### Supplied data
+-------+
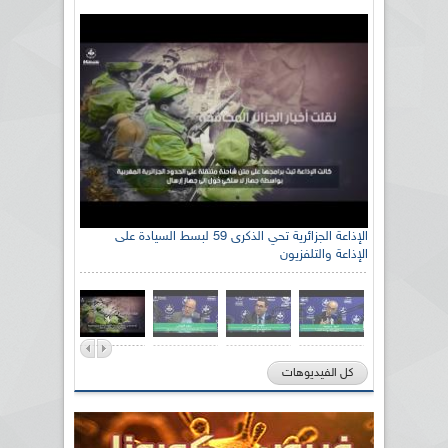
الإذاعة الجزائرية تحي الذكرى 59 لبسط السيادة على
الإذاعة والتلفزيون
كل الفيديوهات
+-------+
### The problem
Each word of the data should be repeated exactly, and the pictures left out.

### Task output
الإذاعة الجزائرية تحي الذكرى 59 لبسط السيادة على
الإذاعة والتلفزيون
كل الفيديوهات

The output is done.